*Task details*
For the records below, count the lines containing the word "برای" and reply with the number alone.

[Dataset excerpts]
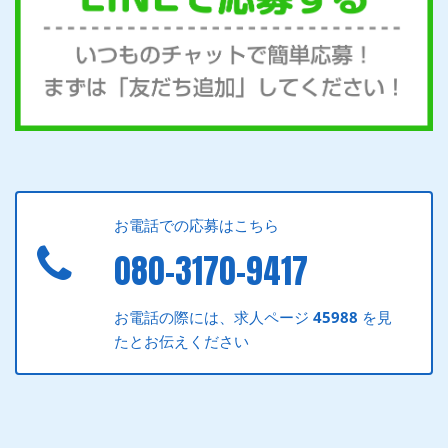
お電話での応募はこちら
080-3170-9417
お電話の際には、求人ページ
45988
を見
たとお伝えください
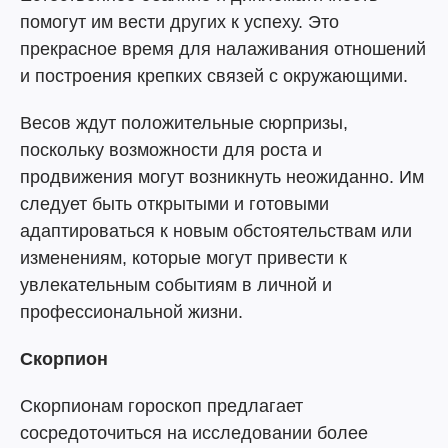
помогут им вести других к успеху. Это
прекрасное время для налаживания отношений
и построения крепких связей с окружающими.
Весов ждут положительные сюрпризы,
поскольку возможности для роста и
продвижения могут возникнуть неожиданно. Им
следует быть открытыми и готовыми
адаптироваться к новым обстоятельствам или
изменениям, которые могут привести к
увлекательным событиям в личной и
профессиональной жизни.
Скорпион
Скорпионам гороскоп предлагает
сосредоточиться на исследовании более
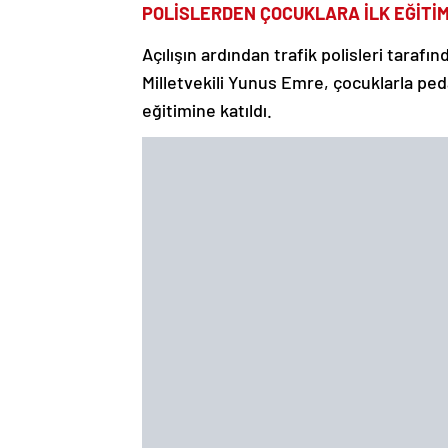
POLİSLERDEN ÇOCUKLARA İLK EĞİTİ
Açılışın ardından trafik polisleri tarafı
Milletvekili Yunus Emre, çocuklarla peda
eğitimine katıldı.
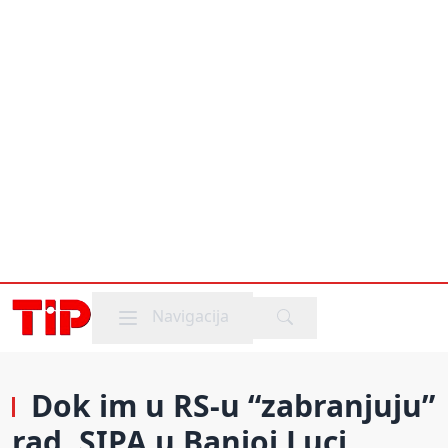
Mobile menu
Navigacija
Dok im u RS-u “zabranjuju”
rad, SIPA u Banjoj Luci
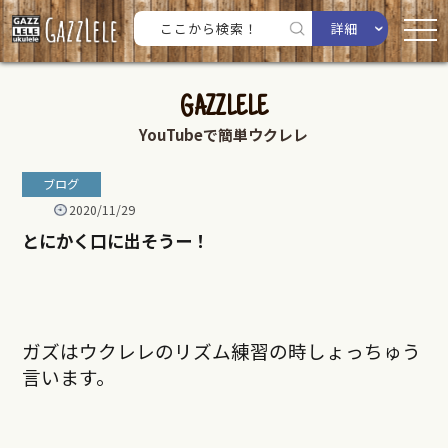
詳細
GAZZLELE
YouTubeで簡単ウクレレ
ブログ
2020/11/29
とにかく口に出そうー！
ガズはウクレレのリズム練習の時しょっちゅう
言います。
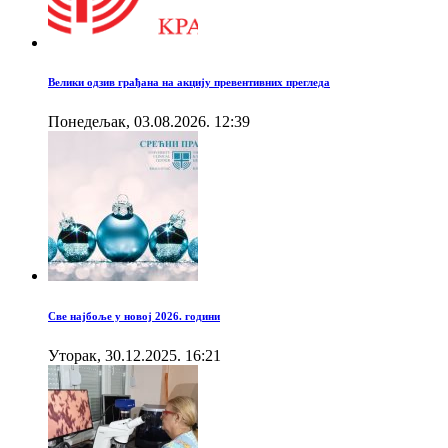
Велики одзив грађана на акцију превентивних прегледа
Понедељак, 03.08.2026. 12:39
Све најбоље у новој 2026. години
Уторак, 30.12.2025. 16:21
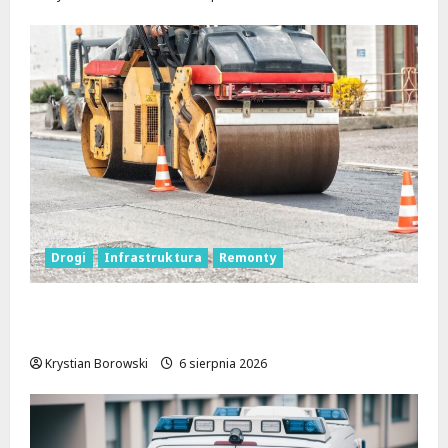
Drogi
Infrastruktura
Remonty
Metamorfoza Olsztyńskiej: Nowy Asfalt i
Zieleń w Łodzi!
Krystian Borowski
6 sierpnia 2026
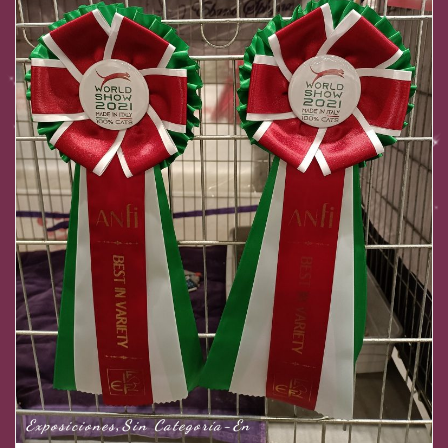
Exposiciones
Sin Categoría-En
,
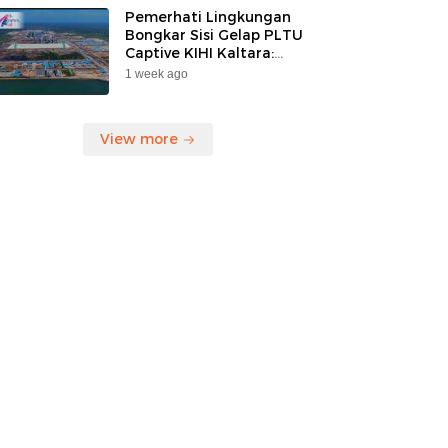
Pemerhati Lingkungan
Bongkar Sisi Gelap PLTU
Captive KIHI Kaltara:
“Industri Hijau Hanya
1 week ago
Ilusi, Nelayan Jadi
Korban”
View more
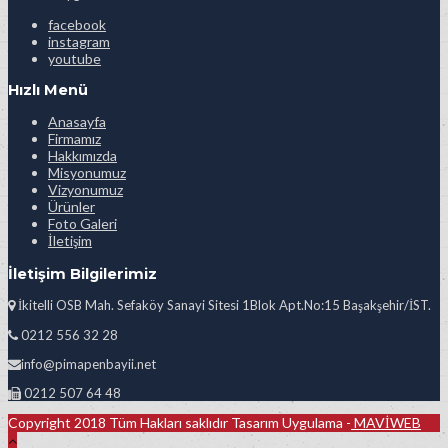
facebook
instagram
youtube
Hızlı Menü
Anasayfa
Firmamız
Hakkımızda
Misyonumuz
Vizyonumuz
Ürünler
Foto Galeri
İletişim
İletişim Bilgilerimiz
İkitelli OSB Mah. Sefaköy Sanayi Sitesi 1Blok Apt.No:15 Başakşehir/İST.
0212 556 32 28
info@pimapenbayii.net
0212 507 64 48
Copyright 2018 Tüm Hakları saklıdır Tasarım Uygulama -
MAVİWEB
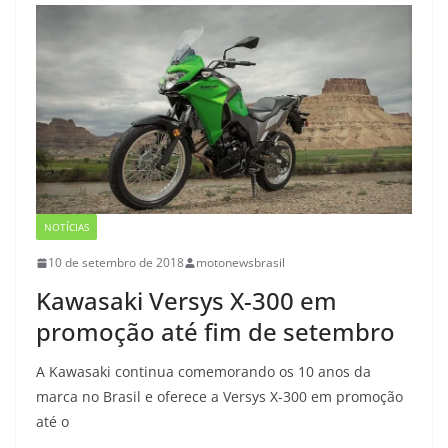
NOTÍCIAS
10 de setembro de 2018
motonewsbrasil
Kawasaki Versys X-300 em
promoção até fim de setembro
A Kawasaki continua comemorando os 10 anos da
marca no Brasil e oferece a Versys X-300 em promoção
até o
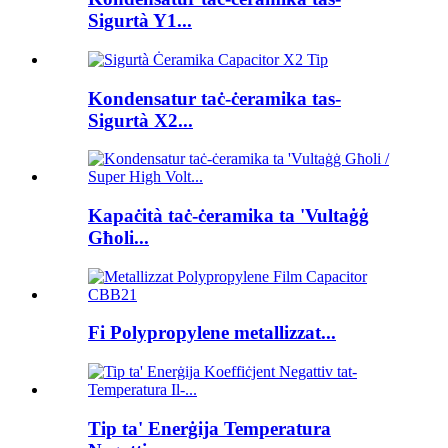
Sigurtà Y1...
Kondensatur taċ-ċeramika tas-
Sigurtà X2...
Kapaċità taċ-ċeramika ta 'Vultaġġ
Għoli...
Fi Polypropylene metallizzat...
Tip ta' Enerġija Temperatura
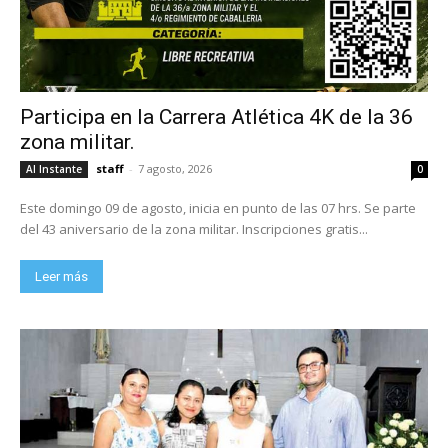
Participa en la Carrera Atlética 4K de la 36
zona militar.
staff
-
7 agosto, 2026
Al Instante
0
Este domingo 09 de agosto, inicia en punto de las 07 hrs. Se parte
del 43 aniversario de la zona militar. Inscripciones gratis...
Leer más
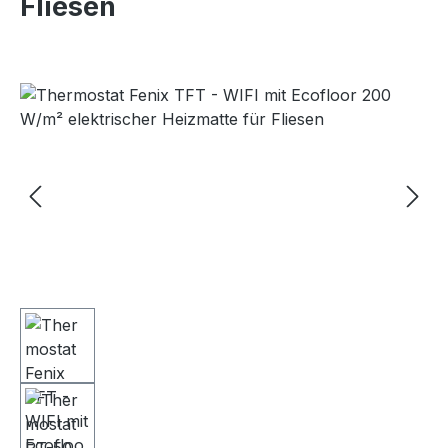
Fliesen
Bildergalerie überspringen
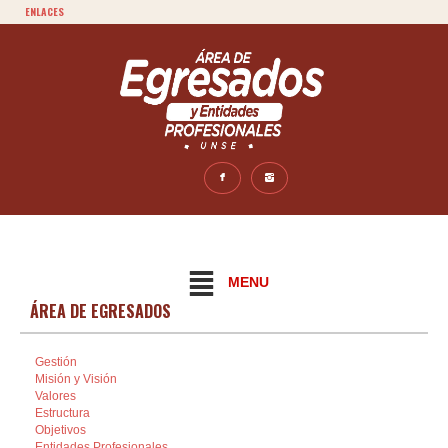
ENLACES
MENU
ÁREA DE EGRESADOS
Gestión
Misión y Visión
Valores
Estructura
Objetivos
Entidades Profesionales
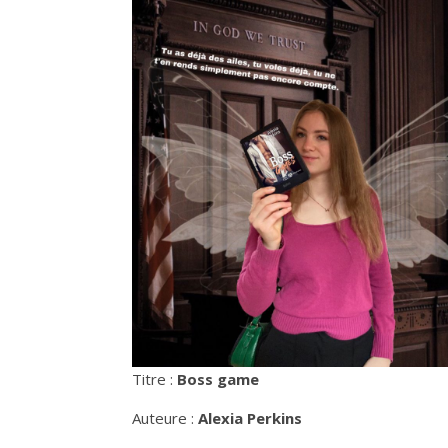
Titre :
Boss game
Auteure :
Alexia Perkins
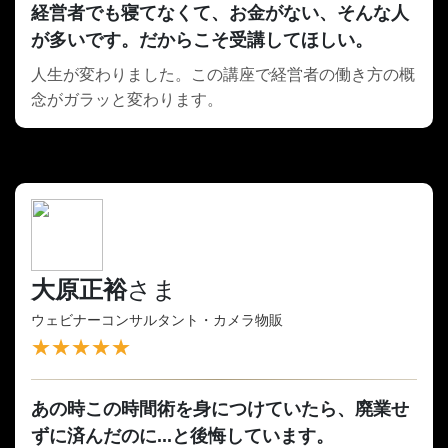
経営者でも寝てなくて、お金がない、そんな人
が多いです。だからこそ受講してほしい。
人生が変わりました。この講座で経営者の働き方の概
念がガラッと変わります。
大原正裕
さま
ウェビナーコンサルタント・カメラ物販
★★★★★
あの時この時間術を身につけていたら、廃業せ
ずに済んだのに...と後悔しています。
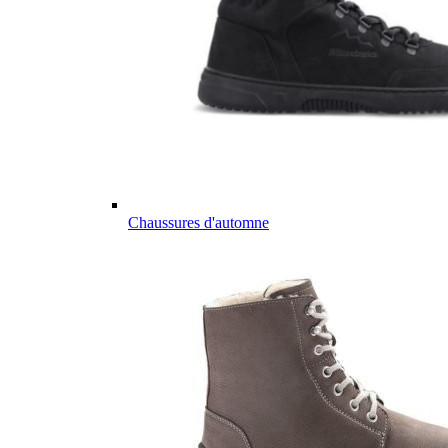
Chaussures d'automne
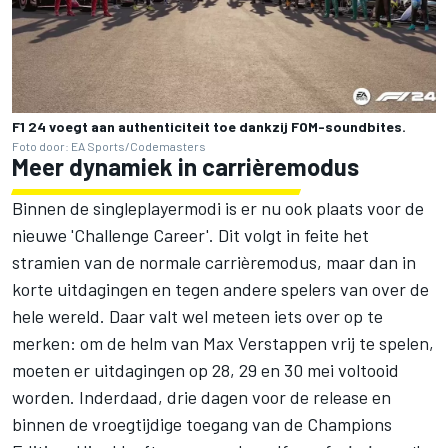
F1 24 voegt aan authenticiteit toe dankzij FOM-soundbites.
Foto door: EA Sports/Codemasters
Meer dynamiek in carrièremodus
Binnen de singleplayermodi is er nu ook plaats voor de
nieuwe 'Challenge Career'. Dit volgt in feite het
stramien van de normale carrièremodus, maar dan in
korte uitdagingen en tegen andere spelers van over de
hele wereld. Daar valt wel meteen iets over op te
merken: om de helm van Max Verstappen vrij te spelen,
moeten er uitdagingen op 28, 29 en 30 mei voltooid
worden. Inderdaad, drie dagen voor de release en
binnen de vroegtijdige toegang van de Champions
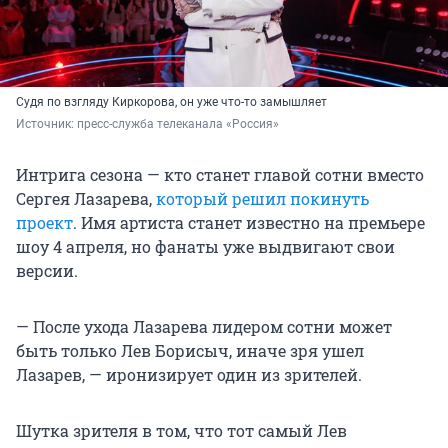
Судя по взгляду Киркорова, он уже что-то замышляет
Источник: 
пресс-служба телеканала «Россия»
Интрига сезона — кто станет главой сотни вместо
Сергея Лазарева,
который решил покинуть
проект
. Имя артиста станет известно на премьере
шоу 4 апреля, но фанаты уже выдвигают свои
версии.
— После ухода Лазарева лидером сотни может
быть только Лев Борисыч, иначе зря ушел
Лазарев, — иронизирует один из зрителей.
Шутка зрителя в том, что тот самый Лев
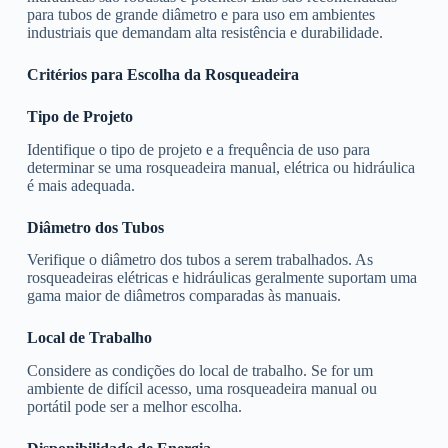
para tubos de grande diâmetro e para uso em ambientes
industriais que demandam alta resistência e durabilidade.
Critérios para Escolha da Rosqueadeira
Tipo de Projeto
Identifique o tipo de projeto e a frequência de uso para
determinar se uma rosqueadeira manual, elétrica ou hidráulica
é mais adequada.
Diâmetro dos Tubos
Verifique o diâmetro dos tubos a serem trabalhados. As
rosqueadeiras elétricas e hidráulicas geralmente suportam uma
gama maior de diâmetros comparadas às manuais.
Local de Trabalho
Considere as condições do local de trabalho. Se for um
ambiente de difícil acesso, uma rosqueadeira manual ou
portátil pode ser a melhor escolha.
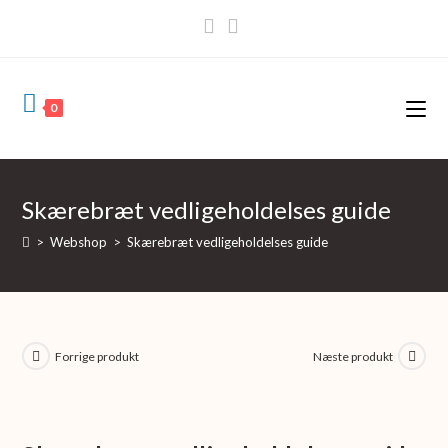
Skip
to
content
0
Skærebræt vedligeholdelses guide
>
Webshop
>
Skærebræt vedligeholdelses guide
Forrige produkt
Næste produkt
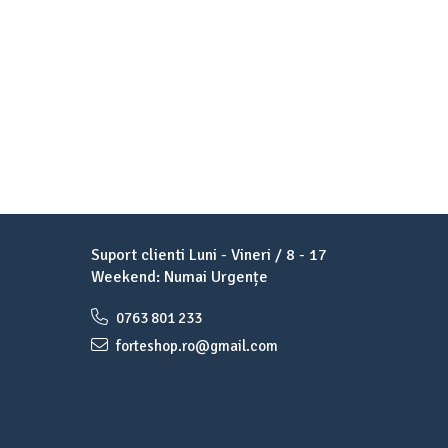
Suport clienti
Luni - Vineri / 8 - 17
Weekend: Numai Urgențe
0763 801 233
forteshop.ro@gmail.com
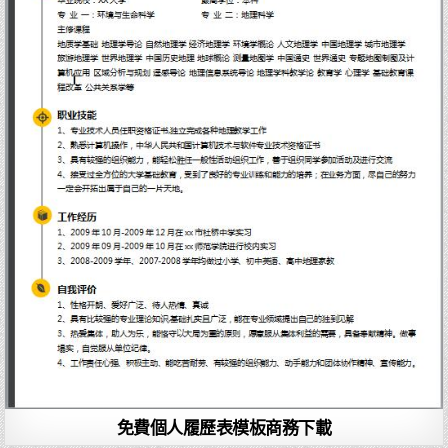
免費個人履歷表模板商務下載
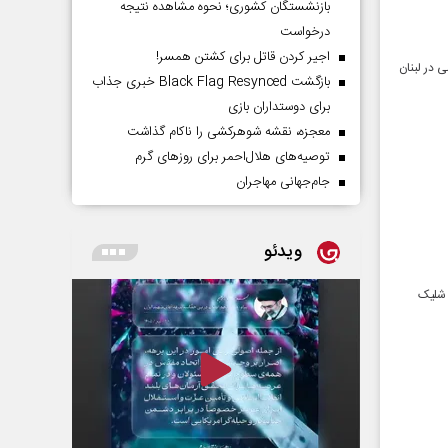
بازنشستگان کشوری؛ نحوه مشاهده نتیجه
درخواست
اجیر کردن قاتل برای کشتن همسر!
 در لبنان
بازگشت Black Flag Resynced خبری جذاب
برای دوستداران بازی
معجزه، نقشه شوهرکشی را ناکام گذاشت
توصیه‌های هلال‌احمر برای روز‌های گرم
جام‌جهانی مهاجران
ویدئو
تی شلیک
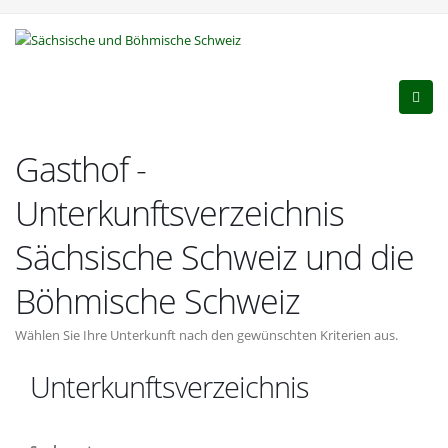
Gasthof -
Unterkunftsverzeichnis
Sächsische Schweiz und die
Böhmische Schweiz
Wählen Sie Ihre Unterkunft nach den gewünschten Kriterien aus.
Unterkunftsverzeichnis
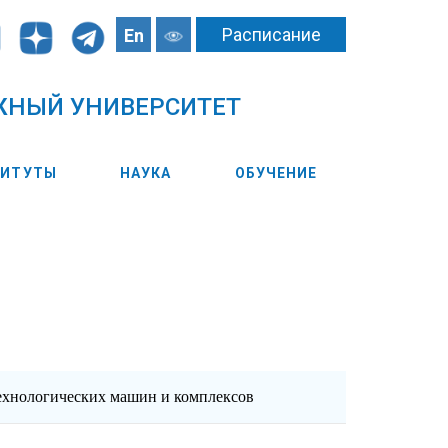
Расписание
En
ЖНЫЙ УНИВЕРСИТЕТ
ТИТУТЫ
НАУКА
ОБУЧЕНИЕ
ехнологических машин и комплексов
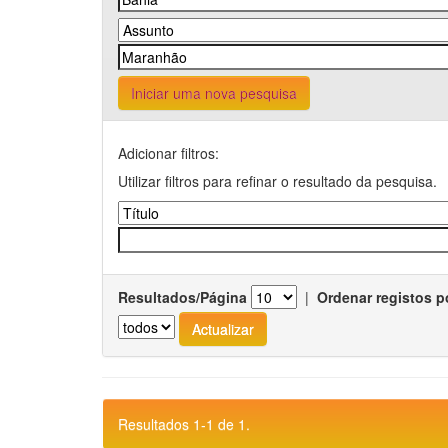
Iniciar uma nova pesquisa
Adicionar filtros:
Utilizar filtros para refinar o resultado da pesquisa.
Resultados/Página
|
Ordenar registos p
Resultados 1-1 de 1.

*Solution for this exercise*
3